Dans la pratique, cette distinction produit des écarts élevés. Prenons un salarié à 2 800 € de salaire de référence et 15 ans d’ancienneté :
- base légale : 10 x 1/4 + 5 x 1/3 = 4,1667 mois de salaire ;
- indemnité non professionnelle : 4,1667 x 2 800 € = environ 11 666,76 € ;
- indemnité professionnelle : environ 23 333,52 €.
On comprend donc pourquoi la qualification de l’origine de l’inaptitude est souvent au centre des discussions. Elle doit reposer sur le dossier médical, la situation déclarée et, le cas échéant, la reconnaissance d’un accident du travail ou d’une maladie professionnelle.
Étapes pratiques pour calculer correctement votre montant
- Identifiez votre salaire mensuel de référence brut.
- Calculez votre ancienneté exacte en années et mois.
- Vérifiez si vous atteignez le seuil de 8 mois.
- Appliquez 1/4 de mois par année jusqu’à 10 ans.
- Ajoutez 1/3 de mois par année au-delà de 10 ans.
- Ajoutez le prorata pour les mois incomplets.
- Doublez le résultat si l’inaptitude est professionnelle.
- Comparez enfin avec votre convention collective.
Erreurs fréquentes à éviter
- Confondre indemnité de licenciement et barème Macron.
- Oublier le prorata de mois dans l’ancienneté.
- Utiliser un salaire net au lieu du salaire brut de référence.
- Ne pas vérifier si la convention collective est plus favorable.
- Ignorer que l’origine professionnelle peut doubler l’indemnité.
- Supposer qu’un arrêt maladie annule automatiquement les droits, ce qui est faux.

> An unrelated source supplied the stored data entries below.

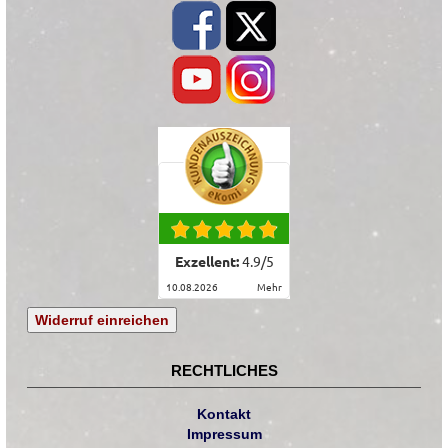
Exzellent:
4.9
/
5
10.08.2026
mehr
Widerruf einreichen
RECHTLICHES
Kontakt
Impressum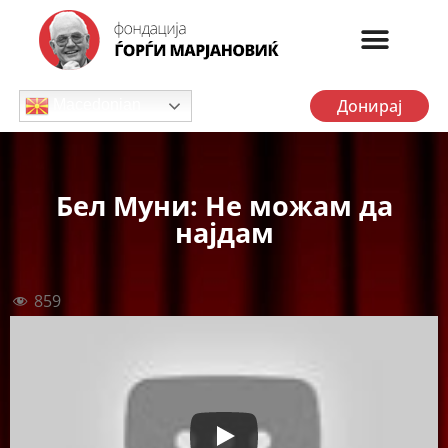
Донирај
Macedonian
Бел Муни: Не можам да
најдам
859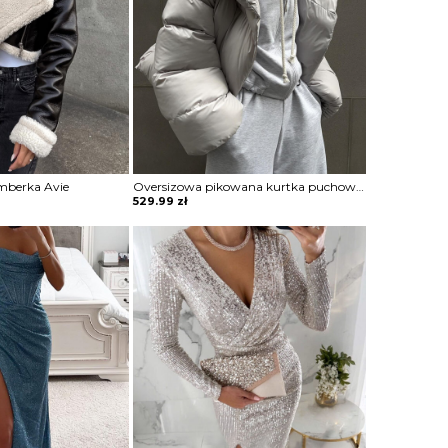
mberka Avie
Oversizowa pikowana kurtka puchowa z kapturem Thamara
529.99
zł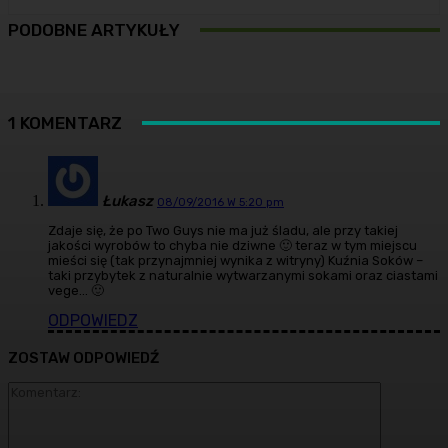
PODOBNE ARTYKUŁY
1 KOMENTARZ
Łukasz
08/09/2016 W 5:20 pm
Zdaje się, że po Two Guys nie ma już śladu, ale przy takiej
jakości wyrobów to chyba nie dziwne 🙂 teraz w tym miejscu
mieści się (tak przynajmniej wynika z witryny) Kuźnia Soków –
taki przybytek z naturalnie wytwarzanymi sokami oraz ciastami
vege… 🙂
ODPOWIEDZ
ZOSTAW ODPOWIEDŹ
Komentarz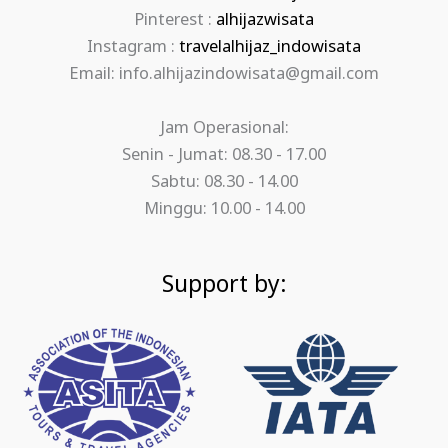
Pinterest :
alhijazwisata
Instagram :
travelalhijaz_indowisata
Email: info.alhijazindowisata@gmail.com
Jam Operasional:
Senin - Jumat: 08.30 - 17.00
Sabtu: 08.30 - 14.00
Minggu: 10.00 - 14.00
Support by:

Ce que le calculateur vous donne vraiment
Ce simulateur fournit une estimation de base fiable fondée sur la formule légale la plus couramment utilisée. Il est particulièrement utile pour :
- préparer un entretien RH ou un échange avec un représentant du personnel ;
- vérifier rapidement si un projet de solde de tout compte paraît cohérent ;
- mesurer l’impact financier d’une reconnaissance d’origine professionnelle ;
- visualiser la différence entre indemnité légale et majoration liée à l’inaptitude professionnelle.
En revanche, il ne remplace pas une analyse individualisée lorsque des éléments particuliers interviennent : ancienneté complexe, reprise d’ancienneté conventionnelle, salaire variable important, statut spécifique, convention collective très favorable, ou contentieux sur la cause du licenciement.
Sources officielles et références utiles
Pour approfondir, vous pouvez consulter directement des sources publiques faisant autorité :
- Service-Public.fr – Indemnité légale de licenciement
- Service-Public.fr – Inaptitude du salarié à la suite d’une maladie ou d’un accident
- Legifrance – Code du travail, dispositions relatives au licenciement et à l’inaptitude
Conclusion
Le calcul d’indemnité de licenciement pour inaptitude loi Macron exige donc de bien séparer trois niveaux : la formule légale de l’indemnité de licenciement, la majoration liée à l’inaptitude professionnelle, et le barème Macron prud’homal en cas de contentieux. Si vous retenez cette distinction, vous évitez déjà la majorité des erreurs observées dans les simulateurs approximatifs. Utilisez l’outil ci-dessus pour obtenir une estimation immédiate, puis confrontez le résultat à votre convention collective et, si nécessaire, à un conseil spécialisé.